EMUGE Taptor – Questions and Answers | FAQ

  • What is Taptor®?
    Taptor® is our brand name for a new type of tool for use in a new technology for machining internal threads.
    Taptor® therefore also stands for the new technology. AUDI AG calls the process Threading 3.0 with Taptor®-Technology.
  • How does Taptor® work?
    With Taptor®, the core hole and the thread are produced simultaneously in one operation.
    In the first step, the movement of the tool corresponds to synchronous tapping.
    The drill feed per revolution therefore corresponds to the thread pitch. In the second step, the tool cuts free at the drilling depth.
    And the thread teeth create a circumferential undercut. The Taptor® is then retracted through the generated thread.
  • Function Phase Model Taptor®


  • How is a Taptor® constructed?
    A Taptor® has a drill part and a few threading teeth which are arranged axially at a small distance from the drill tip.
  • Which tool holder is used for Taptor®?
    Taptor® should be used with the Speedsynchro Taptor®
    Taptor® can also be clamped in a rigid holder
  • What is the time advantage compared to conventional thread cutting?

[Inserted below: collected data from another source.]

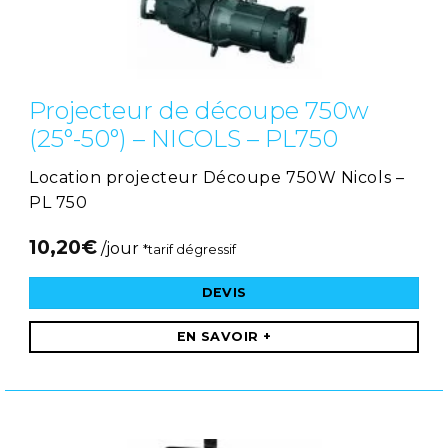
Projecteur de découpe 750w
(25°-50°) – NICOLS – PL750
Location projecteur Découpe 750W Nicols –
PL 750
10,20
€
/jour
*tarif dégressif
DEVIS
EN SAVOIR +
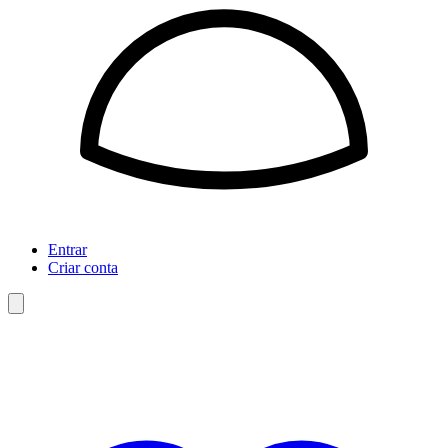
Entrar
Criar conta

    The time advantage results from several individual elements. On the one hand, the entire pre-drilling cycle including all traverse paths and positioning and tool change is eliminated.
    The Speedsynchro Taptor® also significantly reduces the main time required for individual thread machining. An example application (machining a cylinder head cover side in the dimension M6, 2xD deep) there is a time saving of about 2 seconds per thread.
  • What is the tool life behavior of a Taptor®?
    The tool life is not yet known as experience with serial production is currently being built up.
  • Which technology partners in the production environment have experience with Taptor®?
  • Can a Taptor® be reground?
    It can not be reground according to our current assessment.
  • What is the design of a Taptor®?
    Taptor® will be designed like a step drill taking into account thread depth and length of the chamfer.
    Tools are available for tests on customer workpieces.
  • For which hole shapes is the Taptor® suitable?
    For blind hole machining as well as through-hole machining.
  • How large is the thread run-out (pre-drilling depth to usable thread depth)?
    An undercut is created at the bottom of the thread instead of a lead-in chamfer when tapping. The screw can be screwed into this undercut. The axial length of the undercut corresponds approximately to the length of the lead-in chamfer in conventional tapping. (shape E)
  • Which thread systems are possible with Taptor®?
    From today‘s point of view, metric threads and other sharp threads (UNC, UNF, etc.) are possible with Taptor®.
  • Which dimensions are possible with Taptor®?
    At the moment dimensions M4; M5; M6 are available. M8 will follow soon.
  • For which thread depths can a Taptor® be used?
    As per current development the thread depth is up to 3 x D
  • Can Taptor® be used to countersink in the hole?
    Yes, due to the kinematics of relief cutting at the bottom of the thread, a countersink/step can be made at
    the thread entry at the same time, if the tool is designed accordingly.
  • Do thread depths change compared to conventionally produced threads?
    It makes sense to harmonize the threads of one dimension on a component also with regard to length.
    This reduces the number of tool changes and the time advantage can be further increased.
  • How is the thread strength influenced by Taptor®?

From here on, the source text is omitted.